(ENTRIES PROVIDED begins)
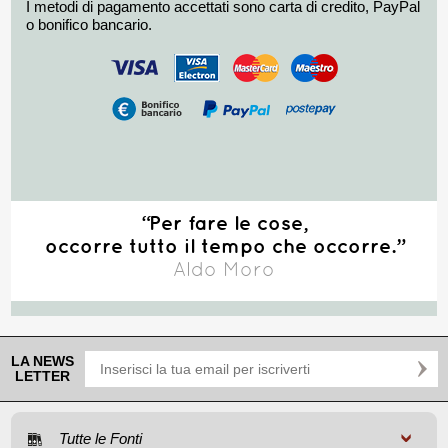
I metodi di pagamento accettati sono carta di credito, PayPal
o bonifico bancario.
“Per fare le cose,
occorre tutto il tempo che occorre.”
Aldo Moro
LA NEWS
LETTER
Tutte le Fonti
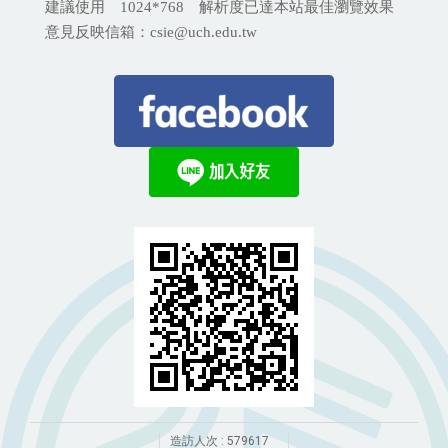
建議使用 1024*768 解析度已達本站最佳瀏覽效果
意見反映信箱：csie@uch.edu.tw
造訪人次 : 579617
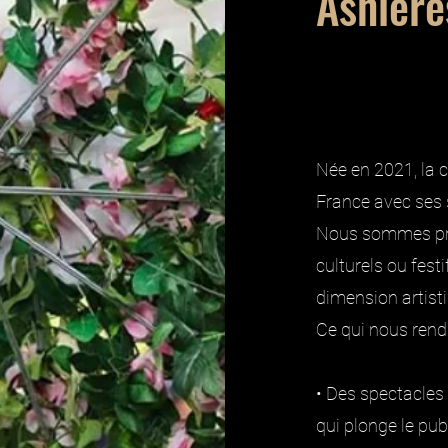
Asnière
Née en 2021, la 
France avec ses
Nous sommes pro
culturels ou fest
dimension artist
Ce qui nous rend
• Des spectacles 
qui plonge le pu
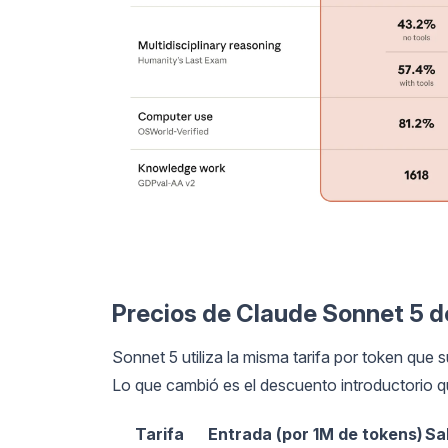
Precios de Claude Sonnet 5 d
Sonnet 5 utiliza la misma tarifa por token que
Lo que cambió es el descuento introductorio q
Tarifa
Entrada (por 1M de tokens)
Sa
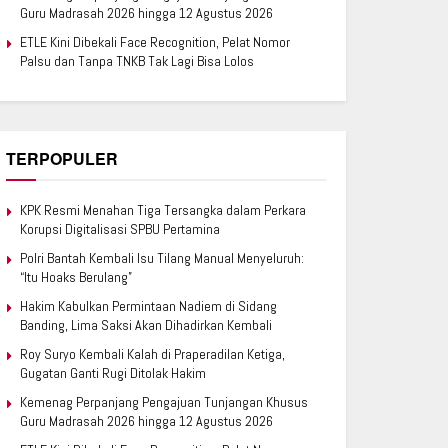
Guru Madrasah 2026 hingga 12 Agustus 2026
ETLE Kini Dibekali Face Recognition, Pelat Nomor
Palsu dan Tanpa TNKB Tak Lagi Bisa Lolos
TERPOPULER
KPK Resmi Menahan Tiga Tersangka dalam Perkara
Korupsi Digitalisasi SPBU Pertamina
Polri Bantah Kembali Isu Tilang Manual Menyeluruh:
“Itu Hoaks Berulang”
Hakim Kabulkan Permintaan Nadiem di Sidang
Banding, Lima Saksi Akan Dihadirkan Kembali
Roy Suryo Kembali Kalah di Praperadilan Ketiga,
Gugatan Ganti Rugi Ditolak Hakim
Kemenag Perpanjang Pengajuan Tunjangan Khusus
Guru Madrasah 2026 hingga 12 Agustus 2026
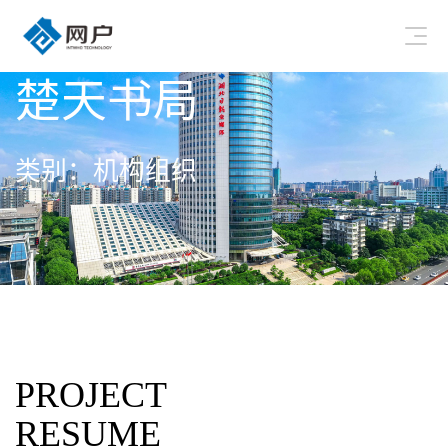
楚天书局
类别：机构组织
PROJECT
RESUME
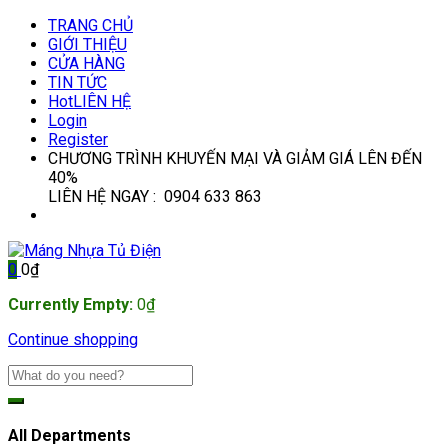
TRANG CHỦ
GIỚI THIỆU
CỬA HÀNG
TIN TỨC
Hot
LIÊN HỆ
Login
Register
CHƯƠNG TRÌNH KHUYẾN MẠI VÀ GIẢM GIÁ LÊN ĐẾN
40%
LIÊN HỆ NGAY : 0904 633 863
0
0
₫
Currently Empty:
0
₫
Continue shopping
All Departments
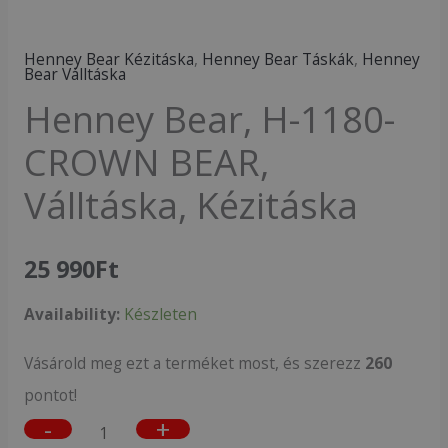
mennyiség
Henney Bear Kézitáska
,
Henney Bear Táskák
,
Henney
Bear Válltáska
Henney Bear, H-1180-
CROWN BEAR,
Válltáska, Kézitáska
25 990
Ft
Availability:
Készleten
Vásárold meg ezt a terméket most, és szerezz
260
pontot!
-
+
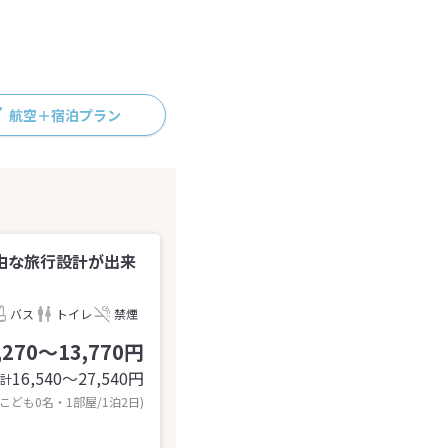
航空＋宿泊プラン
由な旅行設計が出来
バス
トイレ
禁煙
,270～13,770円
16,540〜27,540
円
計
 こども0名・1部屋/1泊2日)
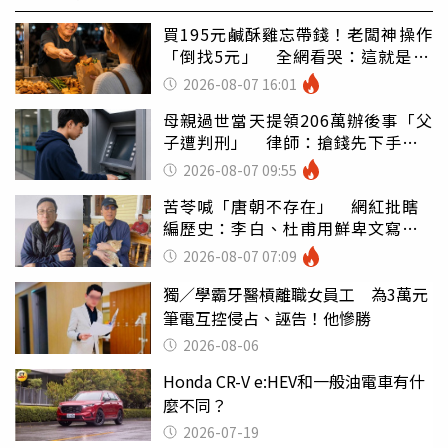
買195元鹹酥雞忘帶錢！老闆神操作
「倒找5元」 全網看哭：這就是台
灣
2026-08-07 16:01
母親過世當天提領206萬辦後事「父
子遭判刑」 律師：搶錢先下手是
罪
2026-08-07 09:55
苦苓喊「唐朝不存在」 網紅批瞎
編歷史：李白、杜甫用鮮卑文寫
詩？
2026-08-07 07:09
獨／學霸牙醫槓離職女員工 為3萬元
筆電互控侵占、誣告！他慘勝
2026-08-06
Honda CR-V e:HEV和一般油電車有什
麼不同？
2026-07-19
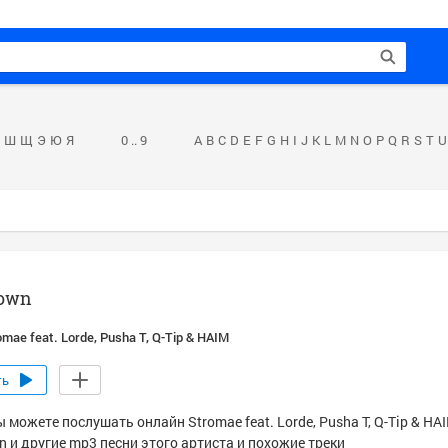
Ш
Щ
Э
Ю
Я
0 .. 9
A
B
C
D
E
F
G
H
I
J
K
L
M
N
O
P
Q
R
S
T
U
own
omae feat. Lorde, Pusha T, Q-Tip & HAIM
ть
 можете послушать онлайн Stromae feat. Lorde, Pusha T, Q-Tip & HAI
n и другие mp3 песни этого артиста и похожие треки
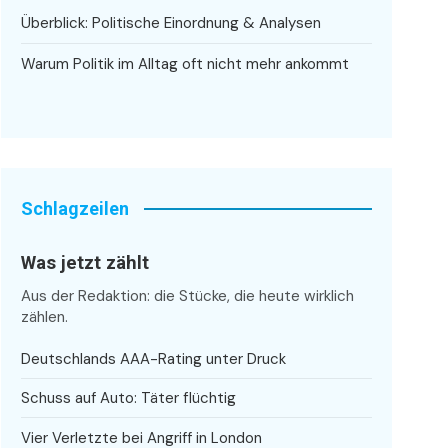
Überblick: Politische Einordnung & Analysen
Warum Politik im Alltag oft nicht mehr ankommt
Schlagzeilen
Was jetzt zählt
Aus der Redaktion: die Stücke, die heute wirklich
zählen.
Deutschlands AAA-Rating unter Druck
Schuss auf Auto: Täter flüchtig
Vier Verletzte bei Angriff in London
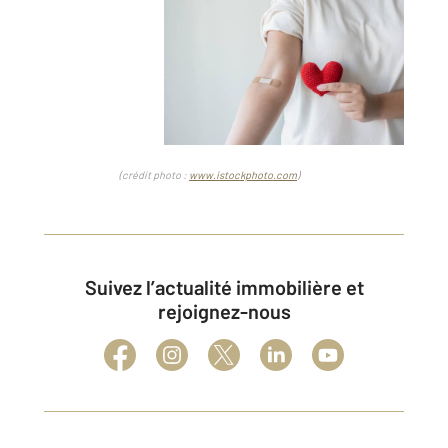
(crédit photo :
www.istockphoto.com
)
Suivez l’actualité immobilière et
rejoignez-nous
(ENTRIES PROVIDED ends)
## [TASK DESCRIPTION]
Each line above gets copied exactly; leave the pictures out.

## [TASK OUTPUT]
I metodi di pagamento accettati sono carta di credito, PayPal
o bonifico bancario.
“Per fare le cose,
occorre tutto il tempo che occorre.”
Aldo Moro
LA NEWS
LETTER
Tutte le Fonti
建議使用 1024*768 解析度已達本站最佳瀏覽效果
意見反映信箱：csie@uch.edu.tw
造訪人次 : 579617
Asnière
Née en 2021, la 
France avec ses
Nous sommes pro
culturels ou fest
dimension artist
Ce qui nous rend
• Des spectacles 
qui plonge le pu
Precios de Claude Sonnet 5 d
Sonnet 5 utiliza la misma tarifa por token que
Lo que cambió es el descuento introductorio q
Tarifa
Entrada (por 1M de tokens)
Sa
Guru Madrasah 2026 hingga 12 Agustus 2026
ETLE Kini Dibekali Face Recognition, Pelat Nomor
Palsu dan Tanpa TNKB Tak Lagi Bisa Lolos
TERPOPULER
KPK Resmi Menahan Tiga Tersangka dalam Perkara
Korupsi Digitalisasi SPBU Pertamina
Polri Bantah Kembali Isu Tilang Manual Menyeluruh:
“Itu Hoaks Berulang”
Hakim Kabulkan Permintaan Nadiem di Sidang
Banding, Lima Saksi Akan Dihadirkan Kembali
Roy Suryo Kembali Kalah di Praperadilan Ketiga,
Gugatan Ganti Rugi Ditolak Hakim
Kemenag Perpanjang Pengajuan Tunjangan Khusus
Guru Madrasah 2026 hingga 12 Agustus 2026
楚天书局
类别：机构组织
PROJECT
RESUME
TRANG CHỦ
GIỚI THIỆU
CỬA HÀNG
TIN TỨC
Hot
LIÊN HỆ
Login
Register
CHƯƠNG TRÌNH KHUYẾN MẠI VÀ GIẢM GIÁ LÊN ĐẾN
40%
LIÊN HỆ NGAY : 0904 633 863
0
0
₫
Currently Empty:
0
₫
Continue shopping
All Departments
mennyiség
Henney Bear Kézitáska
,
Henney Bear Táskák
,
Henney
Bear Válltáska
Henney Bear, H-1180-
CROWN BEAR,
Válltáska, Kézitáska
25 990
Ft
Availability:
Készleten
Vásárold meg ezt a terméket most, és szerezz
260
pontot!
-
+
航空＋宿泊プラン
由な旅行設計が出来
バス
トイレ
禁煙
,270～13,770円
16,540〜27,540
円
計
 こども0名・1部屋/1泊2日)
買195元鹹酥雞忘帶錢！老闆神操作
「倒找5元」 全網看哭：這就是台
灣
2026-08-07 16:01
母親過世當天提領206萬辦後事「父
子遭判刑」 律師：搶錢先下手是
罪
2026-08-07 09:55
苦苓喊「唐朝不存在」 網紅批瞎
編歷史：李白、杜甫用鮮卑文寫
詩？
2026-08-07 07:09
獨／學霸牙醫槓離職女員工 為3萬元
筆電互控侵占、誣告！他慘勝
2026-08-06
Honda CR-V e:HEV和一般油電車有什
麼不同？
2026-07-19
Ш
Щ
Э
Ю
Я
0 .. 9
A
B
C
D
E
F
G
H
I
J
K
L
M
N
O
P
Q
R
S
T
U
own
omae feat. Lorde, Pusha T, Q-Tip & HAIM
ть
 можете послушать онлайн Stromae feat. Lorde, Pusha T, Q-Tip & HAI
n и другие mp3 песни этого артиста и похожие треки
Überblick: Politische Einordnung & Analysen
Warum Politik im Alltag oft nicht mehr ankommt
Schlagzeilen
Was jetzt zählt
Aus der Redaktion: die Stücke, die heute wirklich
zählen.
Deutschlands AAA-Rating unter Druck
Schuss auf Auto: Täter flüchtig
Vier Verletzte bei Angriff in London
(crédit photo :
www.istockphoto.com
)
Suivez l’actualité immobilière et
rejoignez-nous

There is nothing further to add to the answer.